MOSCOW, November 14 (RIA Novosti) – Russia’s education minister on Thursday ordered an investigation following complaints about massive layoffs at the country’s most venerable and respected university.
As of Monday, 46 employees of the Lomonosov Moscow State University had signed up to an open appeal to President Vladimir Putin, who is also the chairman of the university’s board of trustees, asking him to stop the ongoing staff reduction.
The authors of the appeal, most whom work in the university’s natural sciences departments, say jobs are being cut to comply with a recent presidential decree to raise lecturers’ salaries.
In line with the initiative, MSU Rector Viktor Sadovnichy has issued an order to raise average monthly salaries up to around 65,000 rubles ($2,000) this year.

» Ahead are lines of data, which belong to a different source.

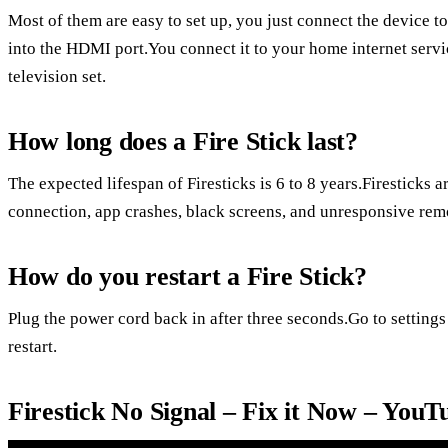
Most of them are easy to set up, you just connect the device t
into the HDMI port.You connect it to your home internet servi
television set.
How long does a Fire Stick last?
The expected lifespan of Firesticks is 6 to 8 years.Firesticks a
connection, app crashes, black screens, and unresponsive rem
How do you restart a Fire Stick?
Plug the power cord back in after three seconds.Go to settings
restart.
Firestick No Signal – Fix it Now – YouT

“The government has obliged Moscow University to raise the average salary of its employees, but has failed to provide sufficient funding for the purpose,” the appeal reads. “The MSU has no other way to raise salaries to the intended level but to lay off its scientists and lecturers.”
Science and Education Minister Dmitry Livanov said the appeal was incorrect in its assessment.

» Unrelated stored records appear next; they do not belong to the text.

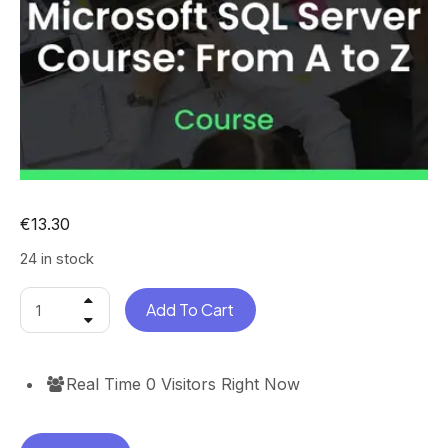
€
13.30
24 in stock
Add To Cart
Real Time
0
Visitors Right Now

“MSU, just like other Russian universities, has received additional funding to raise salaries,” Livanov said Thursday.
“I instructed [the education watchdog] to look into this situation and work out what is happening and whether the rights of those lecturers are being violated,” the minister said.
Sadovnichy dismissed the appeal as nonsense and said he had no information that any full-time employees at the university had been fired.
Moscow State University was founded in 1755 and is believed to be the country’s oldest university. It was named after its founder, scientist Mikhail Lomonosov, by Soviet authorities in 1940.